HOW TO COMPLETE THIS TASK.
Tell me how many lines in the entries below contain the word "agosto"; reply with the number and nothing else.

Collected data:
----------

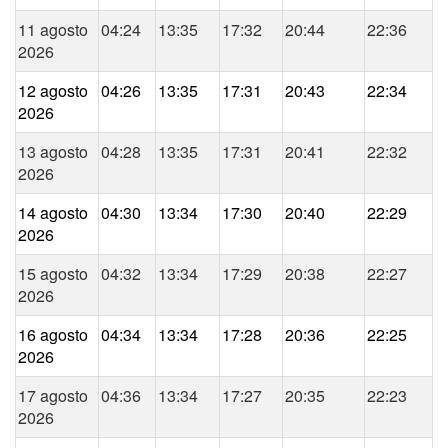
11 agosto
04:24
13:35
17:32
20:44
22:36
2026
12 agosto
04:26
13:35
17:31
20:43
22:34
2026
13 agosto
04:28
13:35
17:31
20:41
22:32
2026
14 agosto
04:30
13:34
17:30
20:40
22:29
2026
15 agosto
04:32
13:34
17:29
20:38
22:27
2026
16 agosto
04:34
13:34
17:28
20:36
22:25
2026
17 agosto
04:36
13:34
17:27
20:35
22:23
2026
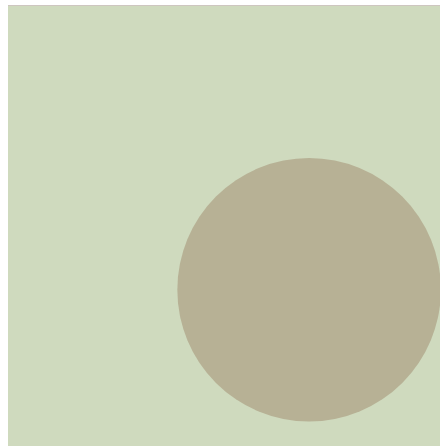
und schwer verletzt. Die Umstände des Vorfalls im
Detail.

----------

TASK SOLUTION.
7